Optimisme en récession
Alors que la pandémie pèse sur l’économie mondiale, Ho est optimiste quant à sa propre entreprise. «Chaque fois qu’une récession commençait, nous voyions certaines entreprises décoller. Ils tiraient parti de l’offre excédentaire. Groupon tirait parti de l’offre excédentaire de restaurants, et pour Airbnb, il s’agissait de logements vacants », suggère-t-il.
«Ainsi, alors que nous entrons dans la récession, il y a suffisamment d’opportunités – les hôpitaux assis sur des chambres excédentaires. Nous avons une fenêtre de deux à trois ans pour développer rapidement cette partie de l’entreprise.
Malgré les signes encourageants de croissance, la collecte de fonds de HD a mal démarré. Alors que la pandémie balayait le monde, les investisseurs se sont tournés vers les startups de télémédecine comme solution de soins de santé par défaut. Ho n’est pas d’accord avec la présomption.
« La télésanté fonctionne bien sur le marché occidental. En gros, tu parles au généraliste [general physician]vous obtenez une ordonnance et vous allez chez Walgreens pour obtenir vos anticorps, qui nécessitent une ordonnance », dit-il.
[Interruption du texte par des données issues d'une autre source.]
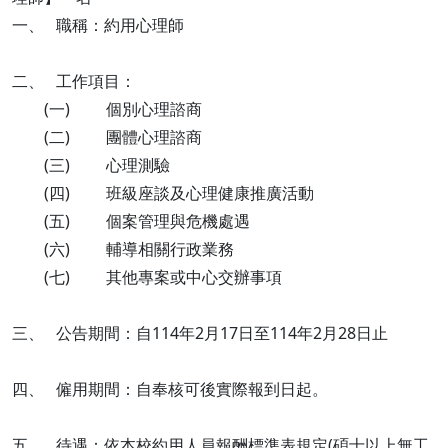
一、 職稱：約用心理師
二、 工作項目：
(一) 個別心理諮商
(二) 團體心理諮商
(三) 心理測驗
(四) 班級座談及心理健康推廣活動
(五) 個案管理與危機處遇
(六) 輔導相關行政業務
(七) 其他專案或中心交辦事項
三、 公告期間：自114年2月17日至114年2月28日止
四、 僱用期間：自奉核可後實際報到日起。
五、 待遇：依本校約用人員報酬標準表規定(碩士以上無工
« Mais en Thaïlande, en Indonésie et au Vietnam, vous pouvez obtenir ce niveau de médicaments dans les pharmacies [over the counter]supprimant le besoin de télésanté.
Les investisseurs prennent désormais conscience du potentiel de la HD, qui permet aux prestataires médicaux hors ligne de disposer de plateformes numériques plutôt que de les concurrencer. La startup a récemment clôturé un cycle de financement de 6 millions de dollars auprès de Partech Partners, M Venture Partners, AC Ventures, iSeed et Orvel Ventures. Il fait également partie d’un lot récent accepté dans le programme Asie du Sud-Est de Google for Startups Accelerator.